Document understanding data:
-------

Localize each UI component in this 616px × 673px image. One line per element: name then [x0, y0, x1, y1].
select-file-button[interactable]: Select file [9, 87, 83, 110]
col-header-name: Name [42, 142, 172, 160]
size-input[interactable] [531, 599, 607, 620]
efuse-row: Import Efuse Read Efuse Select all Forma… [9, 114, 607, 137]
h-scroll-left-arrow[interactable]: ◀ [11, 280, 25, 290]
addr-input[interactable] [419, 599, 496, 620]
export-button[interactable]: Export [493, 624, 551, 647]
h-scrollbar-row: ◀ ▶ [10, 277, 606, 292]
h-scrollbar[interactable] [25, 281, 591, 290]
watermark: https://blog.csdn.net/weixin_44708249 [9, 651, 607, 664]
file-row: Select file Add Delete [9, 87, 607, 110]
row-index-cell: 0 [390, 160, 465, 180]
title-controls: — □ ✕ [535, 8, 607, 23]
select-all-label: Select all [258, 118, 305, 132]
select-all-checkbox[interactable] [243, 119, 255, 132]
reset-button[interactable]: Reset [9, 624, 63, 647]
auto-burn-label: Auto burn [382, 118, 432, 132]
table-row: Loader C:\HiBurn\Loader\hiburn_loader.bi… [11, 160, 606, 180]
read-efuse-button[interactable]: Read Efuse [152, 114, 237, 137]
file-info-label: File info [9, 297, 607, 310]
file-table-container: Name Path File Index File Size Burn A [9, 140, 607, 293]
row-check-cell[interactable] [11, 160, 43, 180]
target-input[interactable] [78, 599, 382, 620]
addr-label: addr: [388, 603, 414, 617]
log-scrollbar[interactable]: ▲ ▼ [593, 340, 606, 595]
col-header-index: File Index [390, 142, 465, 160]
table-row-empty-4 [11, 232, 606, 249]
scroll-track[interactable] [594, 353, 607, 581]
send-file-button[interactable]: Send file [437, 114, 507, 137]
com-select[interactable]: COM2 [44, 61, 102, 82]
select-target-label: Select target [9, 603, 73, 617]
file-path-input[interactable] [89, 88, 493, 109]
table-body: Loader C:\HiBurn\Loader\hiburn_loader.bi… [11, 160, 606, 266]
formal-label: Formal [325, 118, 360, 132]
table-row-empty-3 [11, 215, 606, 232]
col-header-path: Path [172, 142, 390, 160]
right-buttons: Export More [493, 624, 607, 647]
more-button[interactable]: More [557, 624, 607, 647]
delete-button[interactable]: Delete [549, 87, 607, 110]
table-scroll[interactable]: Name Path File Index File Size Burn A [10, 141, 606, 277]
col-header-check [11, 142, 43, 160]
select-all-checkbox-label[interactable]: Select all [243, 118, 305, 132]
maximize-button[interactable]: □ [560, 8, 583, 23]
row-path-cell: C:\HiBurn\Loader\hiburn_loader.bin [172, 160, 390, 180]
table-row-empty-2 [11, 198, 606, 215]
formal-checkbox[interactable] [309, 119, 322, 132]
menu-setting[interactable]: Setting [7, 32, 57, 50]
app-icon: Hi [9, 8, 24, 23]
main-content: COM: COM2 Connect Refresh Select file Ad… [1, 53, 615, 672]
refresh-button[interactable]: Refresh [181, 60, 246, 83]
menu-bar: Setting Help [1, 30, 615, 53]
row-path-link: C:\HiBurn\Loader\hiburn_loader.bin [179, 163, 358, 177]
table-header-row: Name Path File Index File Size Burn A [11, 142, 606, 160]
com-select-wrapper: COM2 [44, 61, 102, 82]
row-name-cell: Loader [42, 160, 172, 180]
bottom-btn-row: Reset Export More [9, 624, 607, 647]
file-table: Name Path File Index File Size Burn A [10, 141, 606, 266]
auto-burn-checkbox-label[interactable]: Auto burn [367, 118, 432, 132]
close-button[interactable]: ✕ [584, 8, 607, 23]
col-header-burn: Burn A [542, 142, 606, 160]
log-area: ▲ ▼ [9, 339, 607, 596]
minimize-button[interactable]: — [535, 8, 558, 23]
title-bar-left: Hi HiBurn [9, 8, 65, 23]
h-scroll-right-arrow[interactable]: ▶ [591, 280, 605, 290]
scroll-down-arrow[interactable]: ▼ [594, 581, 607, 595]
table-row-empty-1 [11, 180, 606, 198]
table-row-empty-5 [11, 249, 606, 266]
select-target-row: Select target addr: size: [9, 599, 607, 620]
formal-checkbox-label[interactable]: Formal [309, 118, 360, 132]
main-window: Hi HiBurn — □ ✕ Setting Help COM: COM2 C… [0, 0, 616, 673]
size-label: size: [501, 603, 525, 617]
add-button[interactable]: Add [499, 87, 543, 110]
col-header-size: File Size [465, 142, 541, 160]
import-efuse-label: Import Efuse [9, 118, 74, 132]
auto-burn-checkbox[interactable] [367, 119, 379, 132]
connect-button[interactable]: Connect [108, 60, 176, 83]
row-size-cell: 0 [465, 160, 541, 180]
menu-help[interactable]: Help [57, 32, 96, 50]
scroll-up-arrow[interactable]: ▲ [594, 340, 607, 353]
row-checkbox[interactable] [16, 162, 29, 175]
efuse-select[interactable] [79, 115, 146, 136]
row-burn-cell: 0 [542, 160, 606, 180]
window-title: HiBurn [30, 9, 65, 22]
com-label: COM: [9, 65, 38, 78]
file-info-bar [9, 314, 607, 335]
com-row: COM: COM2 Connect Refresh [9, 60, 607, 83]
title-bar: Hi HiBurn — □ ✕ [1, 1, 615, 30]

-------

__ASSIGNED TASK__
In the records above, find each line that holds the word "cell"; copy all such lines.

__REPLY TO THE EXERCISE__
row-index-cell: 0 [390, 160, 465, 180]
row-check-cell[interactable] [11, 160, 43, 180]
row-path-cell: C:\HiBurn\Loader\hiburn_loader.bin [172, 160, 390, 180]
row-name-cell: Loader [42, 160, 172, 180]
row-size-cell: 0 [465, 160, 541, 180]
row-burn-cell: 0 [542, 160, 606, 180]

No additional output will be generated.